NEW YORK — Giles Martin says his father, producer George Martin, would wince whenever a fan would say that the “White Album” was their favorite Beatles’ record.

The late George Martin would recall how tough it was to make the sprawling double album, titled “The Beatles” but given its familiar nickname because of the all-white cover. His son is in charge of a 50th anniversary repackaging that is due out Nov. 9.

“He liked things to be organized, and the ‘White Album’ wasn’t organized,” Giles Martin said recently.

George Martin, photographed in Los Angeles, Saturday, July 12, 2008. | Dan Steinberg/AP

George Martin, photographed in Los Angeles, Saturday, July 12, 2008. | Dan Steinberg/AP

The Beatles worked through the summer of 1968, often in exhausting all-night sessions. As evidence of the time spent, the new package includes the 102nd take of “Not Guilty,” a Harrison song that wasn’t even included among the 30 cuts of the original album.

The recording sessions were said to be rocky, and Ringo Starr quit and walked out for an 11-day period.
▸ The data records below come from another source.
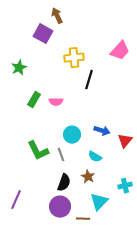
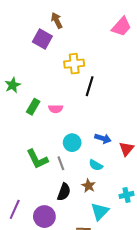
pink trapezoid: (120, 51) -> (121, 27), moved
green star: (19, 68) -> (13, 85), moved
purple circle: (60, 207) -> (44, 217), moved

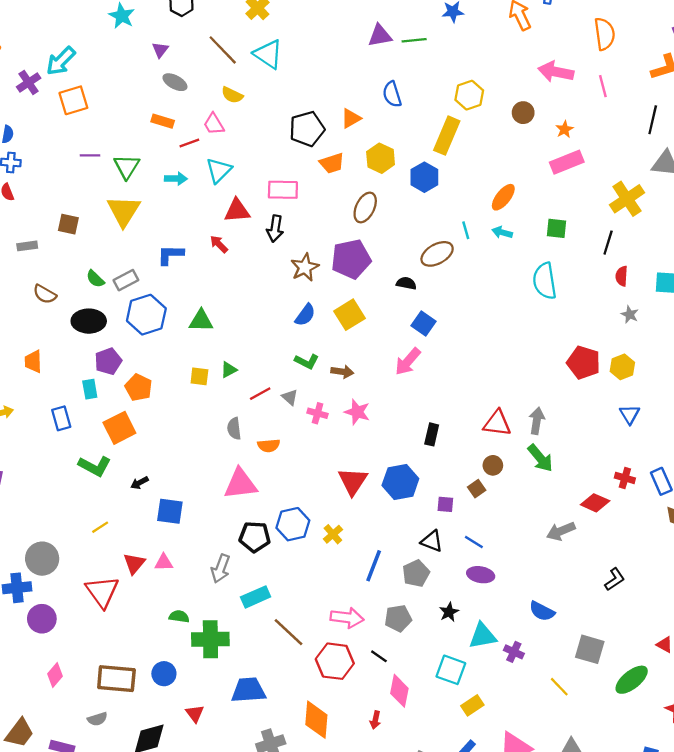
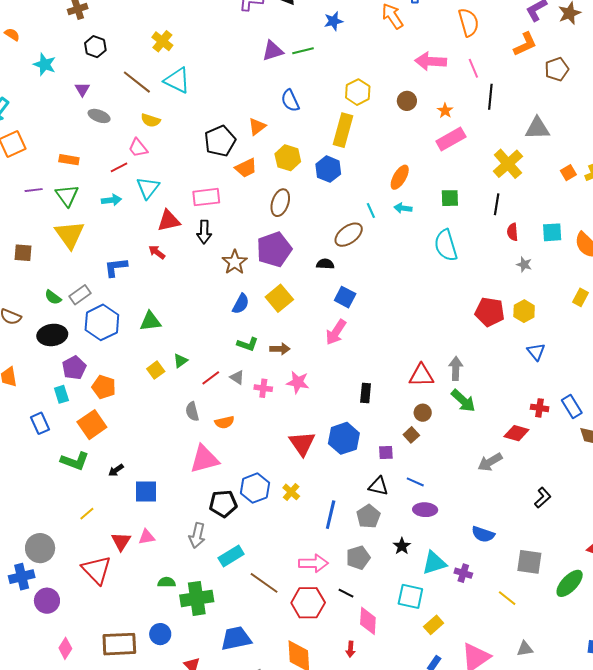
black line: (653, 120) -> (490, 97), moved
orange rectangle: (163, 121) -> (69, 160), moved
yellow square: (199, 376) -> (156, 370), turned -36

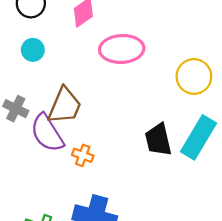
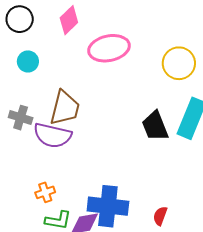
purple semicircle: (47, 133) -> (53, 135), turned -36
orange cross: (83, 155) -> (45, 192), moved, turned -30

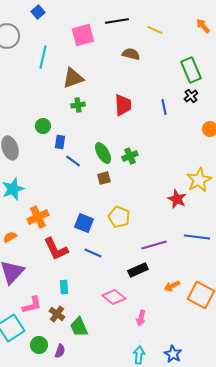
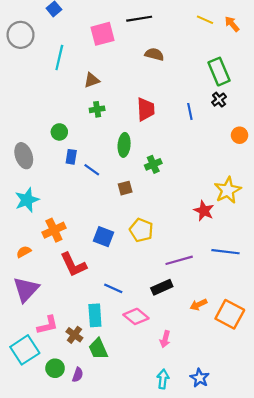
yellow line: (155, 30) -> (205, 20), moved
brown triangle: (73, 78) -> (92, 80), size x0.7
blue rectangle: (60, 142) -> (71, 157), moved
green ellipse: (103, 153) -> (124, 145), moved, turned 35
blue line: (93, 253) -> (113, 288), moved
cyan rectangle: (64, 287) -> (95, 315), moved, size x1.5

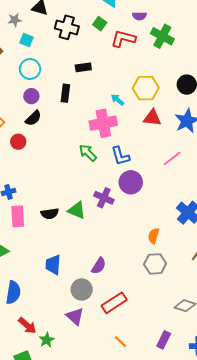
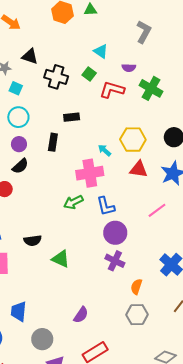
green arrow: (88, 153) -> (73, 202), turned -72
purple cross: (104, 198) -> (115, 261), moved
black semicircle: (50, 214) -> (33, 241), moved
blue trapezoid: (53, 265) -> (19, 311), moved
gray circle: (82, 289) -> (42, 339), moved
But Martin said he believed some of those reports to be exaggerated, based on the tapes that he waded through.

“I looked for the arguments, I looked for the stress,” he said. “And there really wasn’t any.”

Besides punchier, remixed versions of songs on the original album, the anniversary package includes 27 acoustic demos of material the Beatles made at Harrison’s house before recording sessions began, and 50 studio outtakes.